Me too, i made a stupid decision to not try question 4 alot.
It was bad for me too… 
So guys what are the answers ya’ll got?
- Binary : 80 , 192 , 448 == All wrong… Over counted repetitions by mistake
- RGB Board game : 42 , 58 , 76 == No idea how…
- King and Minister : 71 , ~400(forgot :P) , 3447 == Used recursion… need someone to verify though
- Lists : 13 , 10 , 12(NOT SURE OF ORDER) == Easy one
Guys please check and share your results… What do you think the cut off is going to be this year?
I got these answers. Maybe some are wrong.
1.a 75 1.b 175 1.c 398
2.a 44 2.b 58 2.c Did not attempt
3.a 80 3.b 512(most probably) 3.c Forgot what i got. It was a 4 digit number starting with 3 and ending with 8. 
4.a 13 4.b 10 4.c 12
My answers are-
1- a-80 b-192 c-448 (All wrong)
2- a-40 b-52 c-96 (Not sure whether correct or not)
3- Did not attempt
4- a-13 b-10 c-12 (Seems to be correct after seeing other’s answer)

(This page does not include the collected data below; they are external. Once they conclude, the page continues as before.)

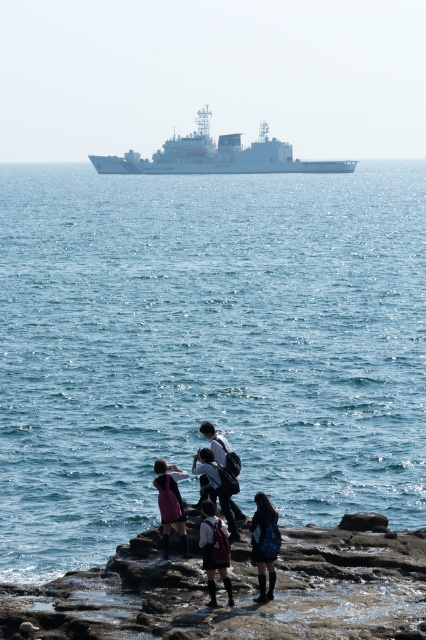 You are a photographer standing at the edge of the rocky shoreline. You want to capture a photo that includes both the point at coordinate point (x=192, y=611) and point at coordinate point (x=233, y=512). Which point will appear larger in your photo?

Point (x=192, y=611) is closer to the camera than point (x=233, y=512), so it will appear larger in the photo.

You are standing on the rugged stone coast at lower center represented by point (x=236, y=592). You want to move towards the ocean waves in the middle ground. Is the path clear of obstacles between your current position and the waves?

The rugged stone coast at lower center is represented by point (x=236, y=592). The path to the ocean waves in the middle ground is clear of obstacles as there are no objects mentioned between them in the scene description.

You are a photographer trying to capture the group of tourists on the rocky shoreline. You notice a point at coordinates point (213, 548). Based on the scene description, what object is located at that point?

The point (213, 548) is located on the dark blue denim skirt at center, which is part of a tourist or visitor dressed in casual attire.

Please somebody tell me how much did i scored and what are the correct answers
can any1 remember what was the binary subset in the 1st question?
then the answers are 1 a) 80
b)192
c=448
n hey what are ur respective classes?
Can anyone who solved the third question post their method? Looks like everyone’s getting different results on that one.
well i did them like that…
let X=11011
so a binary sequence of 9 dig would be of forms
X _ _ _ _
_ X _ _ _
_ _ X _ _
_ _ _ X _
_ _ _ _ X
so this is a case of permutations where repitition is allowed
so the permutations of 0 and 1 in the blanks would be 2^4
as the position of x is independent of position of the permutations of the other binary digits,
the ans is 5*(2^4)=80
can someone post the questions?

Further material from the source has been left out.